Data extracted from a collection
************
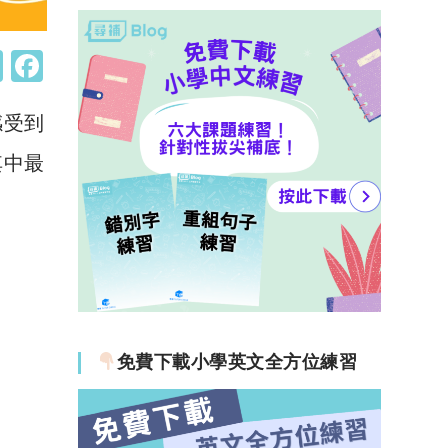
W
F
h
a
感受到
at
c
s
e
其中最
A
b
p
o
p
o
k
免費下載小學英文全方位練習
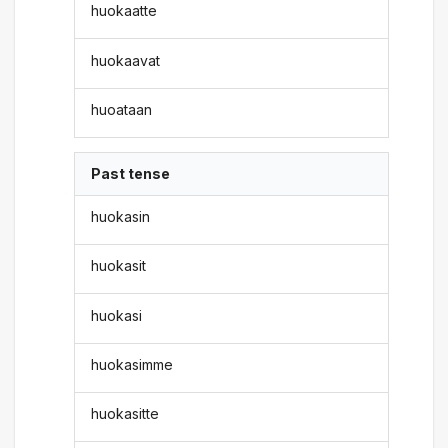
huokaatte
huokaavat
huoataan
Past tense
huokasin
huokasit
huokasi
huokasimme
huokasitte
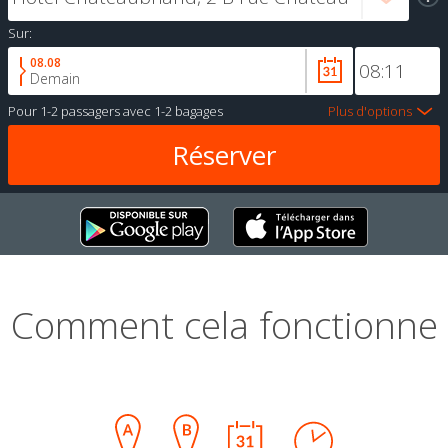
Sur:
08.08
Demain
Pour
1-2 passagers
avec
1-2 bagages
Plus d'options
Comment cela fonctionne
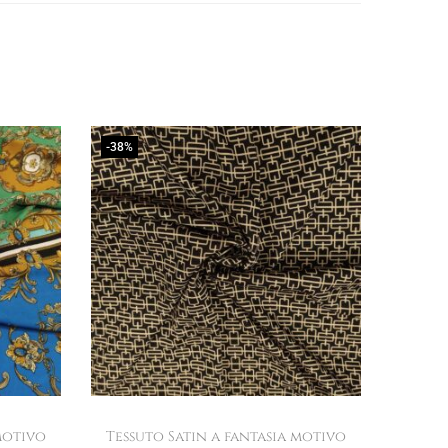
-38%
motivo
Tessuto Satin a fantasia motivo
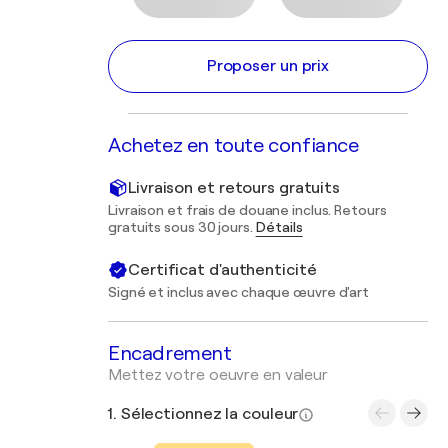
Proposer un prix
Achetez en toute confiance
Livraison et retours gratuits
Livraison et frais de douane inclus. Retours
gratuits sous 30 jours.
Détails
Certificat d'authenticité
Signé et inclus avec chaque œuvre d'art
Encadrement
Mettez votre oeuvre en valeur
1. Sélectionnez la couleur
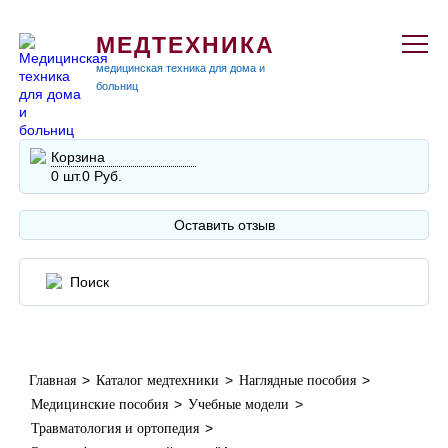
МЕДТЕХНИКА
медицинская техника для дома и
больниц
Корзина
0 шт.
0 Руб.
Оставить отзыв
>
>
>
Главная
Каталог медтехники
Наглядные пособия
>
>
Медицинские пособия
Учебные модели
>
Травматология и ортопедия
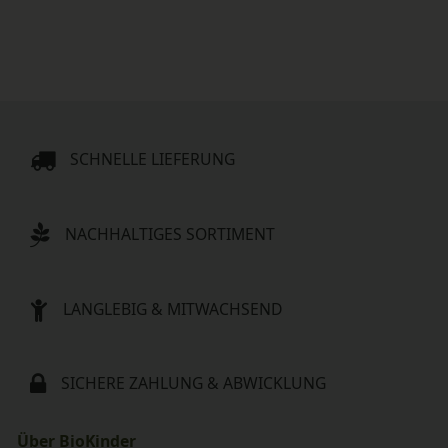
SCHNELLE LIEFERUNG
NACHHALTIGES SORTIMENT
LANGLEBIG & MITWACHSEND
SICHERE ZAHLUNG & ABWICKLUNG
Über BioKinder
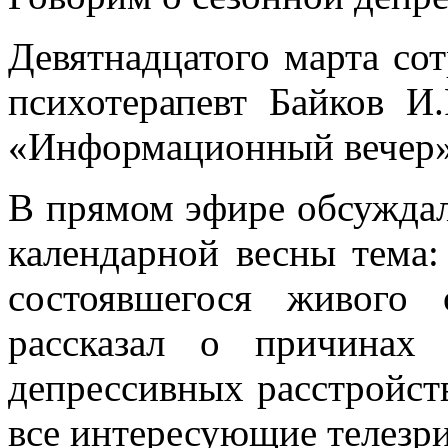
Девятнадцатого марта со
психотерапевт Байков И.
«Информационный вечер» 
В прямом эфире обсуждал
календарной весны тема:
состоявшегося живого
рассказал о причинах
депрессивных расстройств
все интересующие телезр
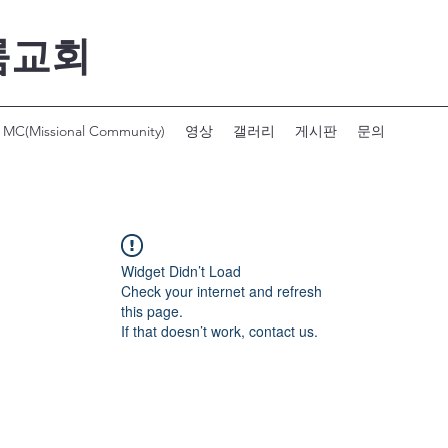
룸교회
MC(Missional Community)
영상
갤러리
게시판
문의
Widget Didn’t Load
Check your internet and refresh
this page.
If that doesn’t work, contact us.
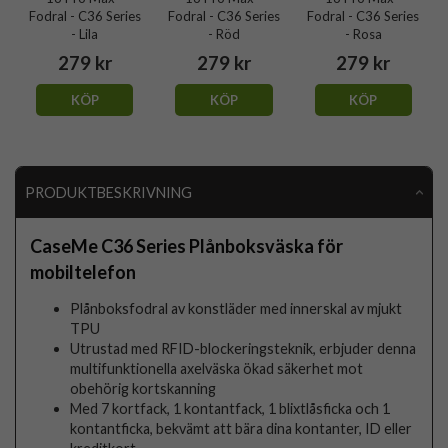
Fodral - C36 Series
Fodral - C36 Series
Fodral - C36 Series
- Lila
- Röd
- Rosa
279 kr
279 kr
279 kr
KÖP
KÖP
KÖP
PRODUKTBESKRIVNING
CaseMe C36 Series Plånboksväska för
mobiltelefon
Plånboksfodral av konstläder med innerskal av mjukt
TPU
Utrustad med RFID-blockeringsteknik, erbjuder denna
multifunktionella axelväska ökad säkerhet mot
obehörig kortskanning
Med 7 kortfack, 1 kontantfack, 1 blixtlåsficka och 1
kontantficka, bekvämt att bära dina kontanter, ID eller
************
=== TASK GOAL ===
Make an exact copy of every entry above, minus the images.

=== COMPLETED TASK ===
W
F
h
a
感受到
at
c
s
e
其中最
A
b
p
o
p
o
k
免費下載小學英文全方位練習
huokaatte
huokaavat
huoataan
Past tense
huokasin
huokasit
huokasi
huokasimme
huokasitte
Sur:
08.08
Demain
Pour
1-2 passagers
avec
1-2 bagages
Plus d'options
Comment cela fonctionne
-38%
motivo
Tessuto Satin a fantasia motivo
Proposer un prix
Achetez en toute confiance
Livraison et retours gratuits
Livraison et frais de douane inclus. Retours
gratuits sous 30 jours.
Détails
Certificat d'authenticité
Signé et inclus avec chaque œuvre d'art
Encadrement
Mettez votre oeuvre en valeur
1. Sélectionnez la couleur
МЕДТЕХНИКА
медицинская техника для дома и
больниц
Корзина
0 шт.
0 Руб.
Оставить отзыв
>
>
>
Главная
Каталог медтехники
Наглядные пособия
>
>
Медицинские пособия
Учебные модели
>
Травматология и ортопедия
SCHNELLE LIEFERUNG
NACHHALTIGES SORTIMENT
LANGLEBIG & MITWACHSEND
SICHERE ZAHLUNG & ABWICKLUNG
Über BioKinder
Девятнадцатого марта со
психотерапевт Байков И.
«Информационный вечер» 
В прямом эфире обсуждал
календарной весны тема:
состоявшегося живого
рассказал о причинах
депрессивных расстройств
все интересующие телезр
룸교회
MC(Missional Community)
영상
갤러리
게시판
문의
Widget Didn’t Load
Check your internet and refresh
this page.
If that doesn’t work, contact us.
Fodral - C36 Series
Fodral - C36 Series
Fodral - C36 Series
- Lila
- Röd
- Rosa
279 kr
279 kr
279 kr
KÖP
KÖP
KÖP
PRODUKTBESKRIVNING
CaseMe C36 Series Plånboksväska för
mobiltelefon
Plånboksfodral av konstläder med innerskal av mjukt
TPU
Utrustad med RFID-blockeringsteknik, erbjuder denna
multifunktionella axelväska ökad säkerhet mot
obehörig kortskanning
Med 7 kortfack, 1 kontantfack, 1 blixtlåsficka och 1
kontantficka, bekvämt att bära dina kontanter, ID eller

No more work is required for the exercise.